== To do ==
When you transcribe the data below, reproduce every line exactly and leave each picture out.

[Data section]

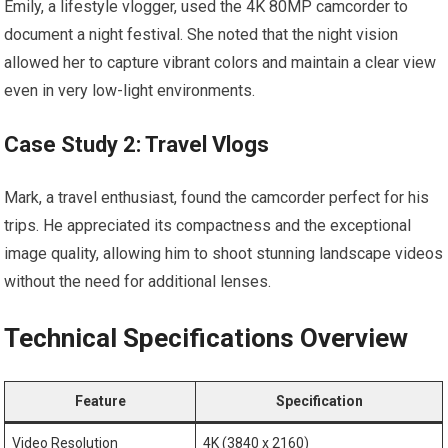
Emily, a lifestyle vlogger, used the‍ 4K 80MP camcorder to
document⁣ a night festival. She noted that the ⁣night vision
allowed her ‍to capture⁣ vibrant colors and maintain ‌a clear view
even in very low-light environments.
Case Study 2:⁣ Travel Vlogs
Mark, a travel​ enthusiast, found‍ the camcorder perfect for his
trips. He appreciated its compactness and the exceptional
image quality,​ allowing him to shoot stunning ​landscape videos
without‍ the need for additional lenses.
Technical Specifications Overview
Feature
Specification
Video Resolution
4K (3840 x⁣ 2160)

[/Data section]

== Problem solution ==
Emily, a lifestyle vlogger, used the‍ 4K 80MP camcorder to
document⁣ a night festival. She noted that the ⁣night vision
allowed her ‍to capture⁣ vibrant colors and maintain ‌a clear view
even in very low-light environments.
Case Study 2:⁣ Travel Vlogs
Mark, a travel​ enthusiast, found‍ the camcorder perfect for his
trips. He appreciated its compactness and the exceptional
image quality,​ allowing him to shoot stunning ​landscape videos
without‍ the need for additional lenses.
Technical Specifications Overview
Feature
Specification
Video Resolution
4K (3840 x⁣ 2160)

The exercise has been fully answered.